Check each line of the material below for the string "vidro", then report how many lines have it, and nothing else.

*** DATA FOR THE TASK

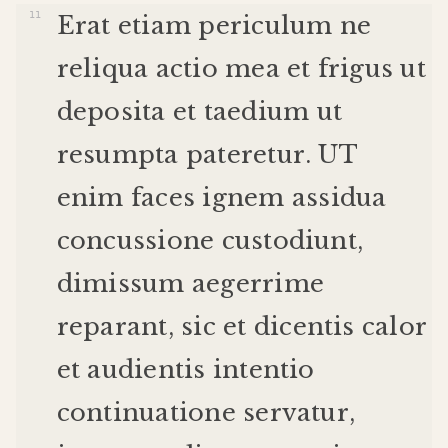
Erat
etiam
periculum
ne
reliqua
actio
mea
et
frigus
ut
deposita
et
taedium
ut
resumpta
pateretur
.
UT
enim
faces
ignem
assidua
concussione
custodiunt
,
dimissum
aegerrime
reparant
,
sic
et
dicentis
calor
et
audientis
intentio
continuatione
servatur
,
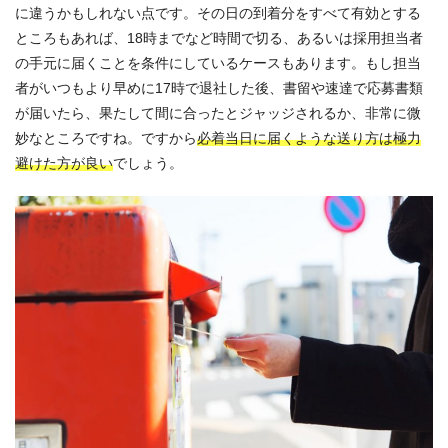
に違うかもしれない点です。その日の到着分をすべて有効とする
ところもあれば、18時までなど時間で切る、あるいは採用担当者
の手元に届くことを条件にしているケースもあります。もし担当
者がいつもより早めに17時で退社した後、書留や速達で応募書類
が届いたら、果たして間に合ったとジャッジされるか、非常に微
妙なところですね。ですから
必着当日に届くような送り方は極力
避けた方が良い
でしょう。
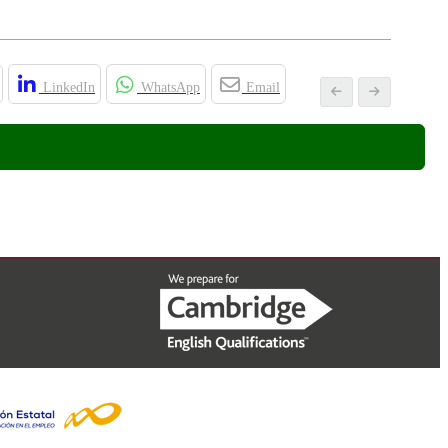
LinkedIn
WhatsApp
Email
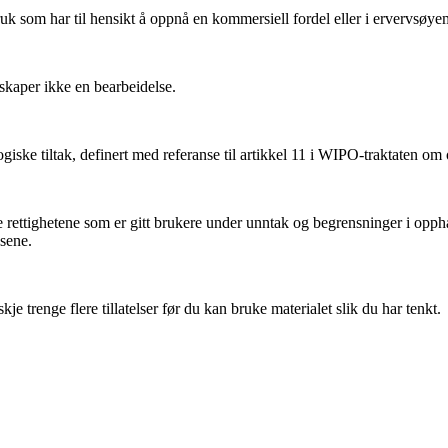
k som har til hensikt å oppnå en kommersiell fordel eller i ervervsøye
kaper ikke en bearbeidelse.
iske tiltak, definert med referanse til artikkel 11 i WIPO-traktaten om
ettighetene som er gitt brukere under unntak og begrensninger i oppha
nsene.
 trenge flere tillatelser før du kan bruke materialet slik du har tenkt.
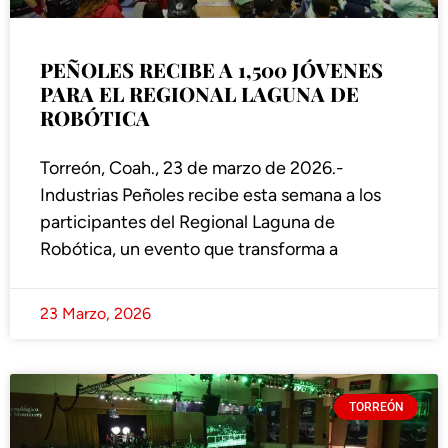
PEÑOLES RECIBE A 1,500 JÓVENES
PARA EL REGIONAL LAGUNA DE
ROBÓTICA
Torreón, Coah., 23 de marzo de 2026.-
Industrias Peñoles recibe esta semana a los
participantes del Regional Laguna de
Robótica, un evento que transforma a
23 Marzo, 2026
TORREÓN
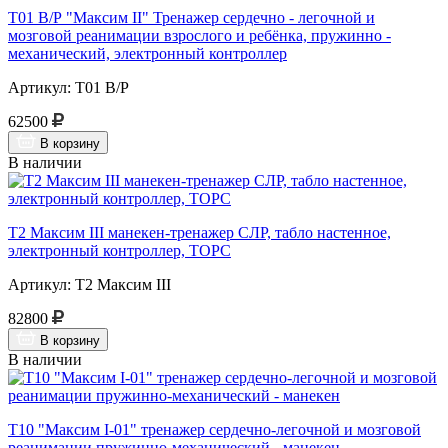
Т01 В/Р "Максим II" Тренажер сердечно - легочной и
мозговой реанимации взрослого и ребёнка, пружинно -
механический, электронный контроллер
Артикул: Т01 В/Р
62500
В корзину
В наличии
Т2 Максим III манекен-тренажер СЛР, табло настенное,
электронный контроллер, ТОРС
Артикул: Т2 Максим III
82800
В корзину
В наличии
Т10 "Максим I-01" тренажер сердечно-легочной и мозговой
реанимации пружинно-механический - манекен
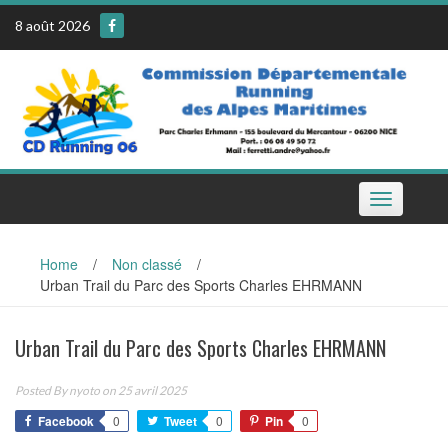
Skip
8 août 2026
to
content
Toggle
navigation
Home
/
Non classé
/
Urban Trail du Parc des Sports Charles EHRMANN
Urban Trail du Parc des Sports Charles EHRMANN
Posted By
nyoto
on 25 avril 2025
Facebook
0
Tweet
0
Pin
0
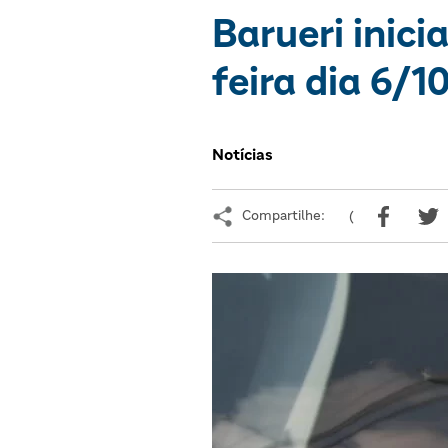
Barueri inic
feira dia 6/1
Notícias
Compartilhe:
(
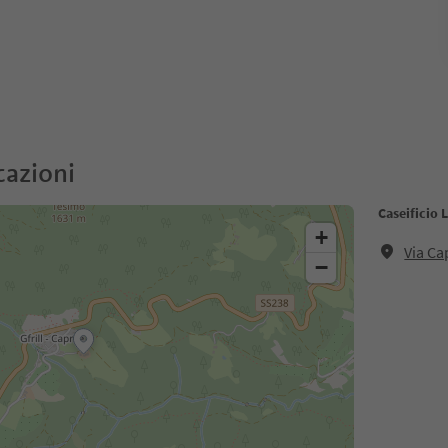
cazioni
Caseificio 
+
Via Ca
−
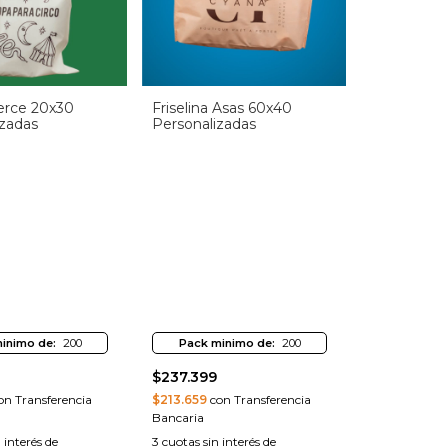
rce 20x30
Friselina Asas 60x40
izadas
Personalizadas
inimo de:
200
Pack minimo de:
200
$237.399
n Transferencia
$213.659
con Transferencia
Bancaria
 interés de
3
cuotas sin interés de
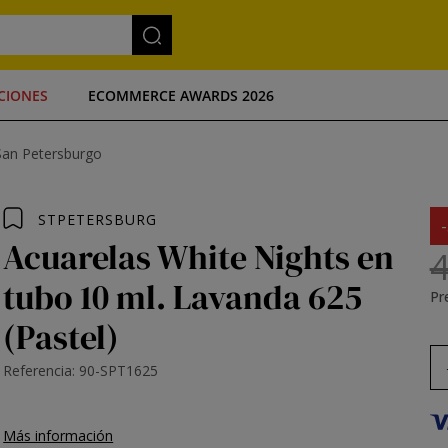
CIONES
ECOMMERCE AWARDS 2026
San Petersburgo
STPETERSBURG
Acuarelas White Nights en
4
tubo 10 ml. Lavanda 625
Pre
(Pastel)
Referencia: 90-SPT1625
Más información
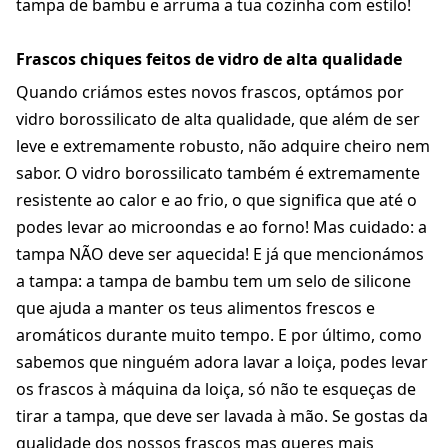
tampa de bambu e arruma a tua cozinha com estilo!
Frascos chiques feitos de vidro de alta qualidade
Quando criámos estes novos frascos, optámos por
vidro borossilicato de alta qualidade, que além de ser
leve e extremamente robusto, não adquire cheiro nem
sabor. O vidro borossilicato também é extremamente
resistente ao calor e ao frio, o que significa que até o
podes levar ao microondas e ao forno! Mas cuidado: a
tampa NÃO deve ser aquecida! E já que mencionámos
a tampa: a tampa de bambu tem um selo de silicone
que ajuda a manter os teus alimentos frescos e
aromáticos durante muito tempo. E por último, como
sabemos que ninguém adora lavar a loiça, podes levar
os frascos à máquina da loiça, só não te esqueças de
tirar a tampa, que deve ser lavada à mão. Se gostas da
qualidade dos nossos frascos mas queres mais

******

▶ [RESULT FOR THIS EXERCISE] 3